# Material shown
------------------------------------------------

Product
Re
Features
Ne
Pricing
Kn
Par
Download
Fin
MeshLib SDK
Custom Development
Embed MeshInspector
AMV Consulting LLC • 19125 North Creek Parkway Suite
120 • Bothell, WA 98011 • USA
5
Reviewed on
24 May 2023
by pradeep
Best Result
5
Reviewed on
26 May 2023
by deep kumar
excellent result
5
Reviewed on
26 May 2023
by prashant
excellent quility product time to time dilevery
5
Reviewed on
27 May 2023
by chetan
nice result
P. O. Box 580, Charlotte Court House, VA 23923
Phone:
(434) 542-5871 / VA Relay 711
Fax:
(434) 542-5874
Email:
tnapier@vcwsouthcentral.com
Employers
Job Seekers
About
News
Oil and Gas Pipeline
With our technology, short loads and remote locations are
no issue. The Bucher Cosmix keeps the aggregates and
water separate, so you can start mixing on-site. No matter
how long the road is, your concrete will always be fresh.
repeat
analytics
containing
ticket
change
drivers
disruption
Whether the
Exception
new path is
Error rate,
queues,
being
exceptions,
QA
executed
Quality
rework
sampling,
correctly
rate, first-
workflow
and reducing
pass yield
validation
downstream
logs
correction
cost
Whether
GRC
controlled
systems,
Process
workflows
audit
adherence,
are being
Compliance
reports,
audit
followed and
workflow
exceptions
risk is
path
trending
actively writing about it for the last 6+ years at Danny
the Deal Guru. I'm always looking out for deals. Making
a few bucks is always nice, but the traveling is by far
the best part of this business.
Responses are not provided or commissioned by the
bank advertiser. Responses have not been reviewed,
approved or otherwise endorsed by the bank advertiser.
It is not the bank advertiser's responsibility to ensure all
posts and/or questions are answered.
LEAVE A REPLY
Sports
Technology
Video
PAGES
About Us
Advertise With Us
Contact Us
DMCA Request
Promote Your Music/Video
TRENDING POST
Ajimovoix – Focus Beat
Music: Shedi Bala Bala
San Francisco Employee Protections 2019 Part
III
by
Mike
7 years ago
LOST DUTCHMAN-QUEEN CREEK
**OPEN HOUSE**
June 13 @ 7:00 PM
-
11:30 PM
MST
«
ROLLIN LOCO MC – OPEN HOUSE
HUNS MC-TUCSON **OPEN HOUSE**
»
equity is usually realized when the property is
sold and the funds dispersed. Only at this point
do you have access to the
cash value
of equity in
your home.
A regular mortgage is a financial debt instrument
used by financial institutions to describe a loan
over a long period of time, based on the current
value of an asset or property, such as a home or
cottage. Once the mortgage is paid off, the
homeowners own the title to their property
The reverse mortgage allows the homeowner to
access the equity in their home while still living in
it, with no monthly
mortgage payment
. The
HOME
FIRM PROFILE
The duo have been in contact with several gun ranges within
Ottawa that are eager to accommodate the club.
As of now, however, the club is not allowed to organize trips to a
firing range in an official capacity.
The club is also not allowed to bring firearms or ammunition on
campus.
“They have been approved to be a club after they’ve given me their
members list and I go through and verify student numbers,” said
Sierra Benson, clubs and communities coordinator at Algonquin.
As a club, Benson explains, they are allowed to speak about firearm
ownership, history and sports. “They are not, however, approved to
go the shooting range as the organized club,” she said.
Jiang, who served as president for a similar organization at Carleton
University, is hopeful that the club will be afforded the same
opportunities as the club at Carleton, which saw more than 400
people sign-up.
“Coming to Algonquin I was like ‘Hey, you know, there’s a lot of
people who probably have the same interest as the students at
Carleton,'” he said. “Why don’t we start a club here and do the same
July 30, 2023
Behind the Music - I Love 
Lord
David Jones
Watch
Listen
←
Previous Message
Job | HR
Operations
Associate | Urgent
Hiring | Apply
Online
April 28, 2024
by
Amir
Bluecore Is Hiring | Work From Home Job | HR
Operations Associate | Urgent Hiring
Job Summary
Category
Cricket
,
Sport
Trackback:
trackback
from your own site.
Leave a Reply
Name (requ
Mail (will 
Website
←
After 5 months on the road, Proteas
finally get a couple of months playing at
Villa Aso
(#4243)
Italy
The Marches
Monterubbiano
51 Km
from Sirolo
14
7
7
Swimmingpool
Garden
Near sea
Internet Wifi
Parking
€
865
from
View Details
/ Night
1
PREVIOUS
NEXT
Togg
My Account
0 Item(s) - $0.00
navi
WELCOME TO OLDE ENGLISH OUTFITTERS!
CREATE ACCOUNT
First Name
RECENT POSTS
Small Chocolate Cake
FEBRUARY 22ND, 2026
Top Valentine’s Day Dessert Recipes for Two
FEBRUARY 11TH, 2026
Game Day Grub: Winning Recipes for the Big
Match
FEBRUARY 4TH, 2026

------------------------------------------------

# Work item
All of the entries above must be output word for word.

# Solution to this problem
Product
Re
Features
Ne
Pricing
Kn
Par
Download
Fin
MeshLib SDK
Custom Development
Embed MeshInspector
AMV Consulting LLC • 19125 North Creek Parkway Suite
120 • Bothell, WA 98011 • USA
5
Reviewed on
24 May 2023
by pradeep
Best Result
5
Reviewed on
26 May 2023
by deep kumar
excellent result
5
Reviewed on
26 May 2023
by prashant
excellent quility product time to time dilevery
5
Reviewed on
27 May 2023
by chetan
nice result
P. O. Box 580, Charlotte Court House, VA 23923
Phone:
(434) 542-5871 / VA Relay 711
Fax:
(434) 542-5874
Email:
tnapier@vcwsouthcentral.com
Employers
Job Seekers
About
News
Oil and Gas Pipeline
With our technology, short loads and remote locations are
no issue. The Bucher Cosmix keeps the aggregates and
water separate, so you can start mixing on-site. No matter
how long the road is, your concrete will always be fresh.
repeat
analytics
containing
ticket
change
drivers
disruption
Whether the
Exception
new path is
Error rate,
queues,
being
exceptions,
QA
executed
Quality
rework
sampling,
correctly
rate, first-
workflow
and reducing
pass yield
validation
downstream
logs
correction
cost
Whether
GRC
controlled
systems,
Process
workflows
audit
adherence,
are being
Compliance
reports,
audit
followed and
workflow
exceptions
risk is
path
trending
actively writing about it for the last 6+ years at Danny
the Deal Guru. I'm always looking out for deals. Making
a few bucks is always nice, but the traveling is by far
the best part of this business.
Responses are not provided or commissioned by the
bank advertiser. Responses have not been reviewed,
approved or otherwise endorsed by the bank advertiser.
It is not the bank advertiser's responsibility to ensure all
posts and/or questions are answered.
LEAVE A REPLY
Sports
Technology
Video
PAGES
About Us
Advertise With Us
Contact Us
DMCA Request
Promote Your Music/Video
TRENDING POST
Ajimovoix – Focus Beat
Music: Shedi Bala Bala
San Francisco Employee Protections 2019 Part
III
by
Mike
7 years ago
LOST DUTCHMAN-QUEEN CREEK
**OPEN HOUSE**
June 13 @ 7:00 PM
-
11:30 PM
MST
«
ROLLIN LOCO MC – OPEN HOUSE
HUNS MC-TUCSON **OPEN HOUSE**
»
equity is usually realized when the property is
sold and the funds dispersed. Only at this point
do you have access to the
cash value
of equity in
your home.
A regular mortgage is a financial debt instrument
used by financial institutions to describe a loan
over a long period of time, based on the current
value of an asset or property, such as a home or
cottage. Once the mortgage is paid off, the
homeowners own the title to their property
The reverse mortgage allows the homeowner to
access the equity in their home while still living in
it, with no monthly
mortgage payment
. The
HOME
FIRM PROFILE
The duo have been in contact with several gun ranges within
Ottawa that are eager to accommodate the club.
As of now, however, the club is not allowed to organize trips to a
firing range in an official capacity.
The club is also not allowed to bring firearms or ammunition on
campus.
“They have been approved to be a club after they’ve given me their
members list and I go through and verify student numbers,” said
Sierra Benson, clubs and communities coordinator at Algonquin.
As a club, Benson explains, they are allowed to speak about firearm
ownership, history and sports. “They are not, however, approved to
go the shooting range as the organized club,” she said.
Jiang, who served as president for a similar organization at Carleton
University, is hopeful that the club will be afforded the same
opportunities as the club at Carleton, which saw more than 400
people sign-up.
“Coming to Algonquin I was like ‘Hey, you know, there’s a lot of
people who probably have the same interest as the students at
Carleton,'” he said. “Why don’t we start a club here and do the same
July 30, 2023
Behind the Music - I Love 
Lord
David Jones
Watch
Listen
←
Previous Message
Job | HR
Operations
Associate | Urgent
Hiring | Apply
Online
April 28, 2024
by
Amir
Bluecore Is Hiring | Work From Home Job | HR
Operations Associate | Urgent Hiring
Job Summary
Category
Cricket
,
Sport
Trackback:
trackback
from your own site.
Leave a Reply
Name (requ
Mail (will 
Website
←
After 5 months on the road, Proteas
finally get a couple of months playing at
Villa Aso
(#4243)
Italy
The Marches
Monterubbiano
51 Km
from Sirolo
14
7
7
Swimmingpool
Garden
Near sea
Internet Wifi
Parking
€
865
from
View Details
/ Night
1
PREVIOUS
NEXT
Togg
My Account
0 Item(s) - $0.00
navi
WELCOME TO OLDE ENGLISH OUTFITTERS!
CREATE ACCOUNT
First Name
RECENT POSTS
Small Chocolate Cake
FEBRUARY 22ND, 2026
Top Valentine’s Day Dessert Recipes for Two
FEBRUARY 11TH, 2026
Game Day Grub: Winning Recipes for the Big
Match
FEBRUARY 4TH, 2026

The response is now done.